The breakthrough in the effort to free the migrating gray whales caught in an early freeze came after more than a week of delays and disappointments.
"We feel very good about it," said Rear Adm. Sigmund Petersen of NOAA. "The cooperation has just been fantastic. The Soviets came in here with a very positive attitude and went to work immediately."
On Tuesday, the Americans moved the huge mammals around a shoal that had stymied progress for three days. Eskimos with chain saws cut a detour in the ice so the whales could swim around the shallow water they had refused to pass.
'Like Deeper Water'
When the Eskimos started cutting the air holes, the whales "followed the water right to the end. They like that deeper water," Petersen said.
Working in the other direction, the Soviet icebreakers reduced to rubble the ice ridge standing between the whales and open water.

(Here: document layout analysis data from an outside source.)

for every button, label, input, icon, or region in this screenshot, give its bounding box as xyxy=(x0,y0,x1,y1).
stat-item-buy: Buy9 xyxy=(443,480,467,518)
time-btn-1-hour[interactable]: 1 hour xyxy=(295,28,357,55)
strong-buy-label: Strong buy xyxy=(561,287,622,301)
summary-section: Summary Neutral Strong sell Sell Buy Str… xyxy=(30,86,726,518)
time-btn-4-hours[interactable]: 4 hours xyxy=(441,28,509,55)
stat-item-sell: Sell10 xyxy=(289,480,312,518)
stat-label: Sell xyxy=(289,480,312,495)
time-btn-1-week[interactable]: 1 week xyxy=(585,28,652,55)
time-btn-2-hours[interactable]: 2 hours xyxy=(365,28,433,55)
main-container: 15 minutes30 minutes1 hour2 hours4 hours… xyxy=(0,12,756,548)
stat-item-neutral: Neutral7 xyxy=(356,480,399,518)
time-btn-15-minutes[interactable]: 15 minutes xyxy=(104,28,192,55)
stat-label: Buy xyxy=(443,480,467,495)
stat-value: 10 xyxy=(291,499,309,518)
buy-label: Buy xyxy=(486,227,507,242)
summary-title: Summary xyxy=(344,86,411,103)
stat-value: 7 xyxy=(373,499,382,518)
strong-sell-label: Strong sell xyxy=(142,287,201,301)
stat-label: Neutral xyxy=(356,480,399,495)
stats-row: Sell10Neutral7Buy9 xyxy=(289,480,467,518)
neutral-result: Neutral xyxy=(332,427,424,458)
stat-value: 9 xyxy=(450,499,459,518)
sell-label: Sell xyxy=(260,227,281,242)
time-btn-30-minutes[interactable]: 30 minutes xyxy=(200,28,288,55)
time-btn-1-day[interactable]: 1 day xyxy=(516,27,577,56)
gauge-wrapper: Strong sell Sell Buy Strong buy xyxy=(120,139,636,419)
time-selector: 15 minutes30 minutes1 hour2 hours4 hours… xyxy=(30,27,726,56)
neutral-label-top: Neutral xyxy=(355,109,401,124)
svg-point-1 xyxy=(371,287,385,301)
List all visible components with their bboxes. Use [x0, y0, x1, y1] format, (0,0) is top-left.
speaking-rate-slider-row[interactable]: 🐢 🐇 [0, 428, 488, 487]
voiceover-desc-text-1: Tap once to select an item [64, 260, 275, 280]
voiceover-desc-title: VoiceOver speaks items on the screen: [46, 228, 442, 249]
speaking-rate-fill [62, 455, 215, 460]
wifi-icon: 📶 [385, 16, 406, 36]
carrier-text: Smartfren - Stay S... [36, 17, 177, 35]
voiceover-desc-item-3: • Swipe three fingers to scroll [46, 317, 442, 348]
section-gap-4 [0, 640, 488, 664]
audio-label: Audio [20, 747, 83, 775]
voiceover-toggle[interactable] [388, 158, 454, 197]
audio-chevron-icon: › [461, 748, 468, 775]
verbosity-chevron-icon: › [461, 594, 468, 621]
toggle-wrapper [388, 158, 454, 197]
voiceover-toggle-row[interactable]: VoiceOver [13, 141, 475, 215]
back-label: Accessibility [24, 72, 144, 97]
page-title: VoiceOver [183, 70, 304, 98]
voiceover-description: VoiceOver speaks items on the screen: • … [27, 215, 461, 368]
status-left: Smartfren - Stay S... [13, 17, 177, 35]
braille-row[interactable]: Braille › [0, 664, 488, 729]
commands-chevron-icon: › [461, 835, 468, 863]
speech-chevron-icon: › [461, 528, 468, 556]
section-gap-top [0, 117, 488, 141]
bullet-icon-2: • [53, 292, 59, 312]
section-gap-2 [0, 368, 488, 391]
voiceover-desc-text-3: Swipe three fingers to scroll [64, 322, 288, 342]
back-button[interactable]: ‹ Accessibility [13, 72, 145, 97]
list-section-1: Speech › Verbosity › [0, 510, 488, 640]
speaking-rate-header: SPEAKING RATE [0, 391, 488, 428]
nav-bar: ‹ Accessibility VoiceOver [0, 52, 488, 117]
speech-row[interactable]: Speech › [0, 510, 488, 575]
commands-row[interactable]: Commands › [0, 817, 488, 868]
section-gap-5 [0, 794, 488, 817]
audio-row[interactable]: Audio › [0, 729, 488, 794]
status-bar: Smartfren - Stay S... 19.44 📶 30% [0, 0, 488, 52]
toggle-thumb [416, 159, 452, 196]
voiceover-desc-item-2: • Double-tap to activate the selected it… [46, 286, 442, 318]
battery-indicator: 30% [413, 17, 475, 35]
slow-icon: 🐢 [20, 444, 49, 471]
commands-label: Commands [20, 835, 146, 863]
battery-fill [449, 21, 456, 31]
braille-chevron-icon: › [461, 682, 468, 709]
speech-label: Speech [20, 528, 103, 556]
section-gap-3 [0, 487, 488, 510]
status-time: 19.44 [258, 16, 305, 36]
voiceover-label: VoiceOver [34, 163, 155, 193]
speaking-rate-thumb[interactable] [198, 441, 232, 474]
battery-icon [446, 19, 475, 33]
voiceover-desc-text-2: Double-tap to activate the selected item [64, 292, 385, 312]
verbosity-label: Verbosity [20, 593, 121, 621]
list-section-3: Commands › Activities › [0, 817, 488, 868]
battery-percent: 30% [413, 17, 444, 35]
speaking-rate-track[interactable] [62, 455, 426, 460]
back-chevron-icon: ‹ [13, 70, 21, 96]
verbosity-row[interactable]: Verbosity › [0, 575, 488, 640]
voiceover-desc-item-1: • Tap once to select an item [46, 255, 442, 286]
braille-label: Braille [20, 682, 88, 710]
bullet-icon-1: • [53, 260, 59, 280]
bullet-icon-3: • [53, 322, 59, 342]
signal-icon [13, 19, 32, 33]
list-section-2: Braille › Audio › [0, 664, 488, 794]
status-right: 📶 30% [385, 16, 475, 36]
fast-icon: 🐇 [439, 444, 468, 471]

The ridge, formed by colliding ice masses, was a jumble of ice blocks as big as small houses.
The whales, which normally migrate to the Southern California coast in the winter, were discovered off Alaska's northern coast three weeks ago, the ice closing in around them and leaving them only a few small breathing holes.
The whales could not swim the 4 miles to open water without surfacing for air.
A third whale disappeared Friday and is believed dead.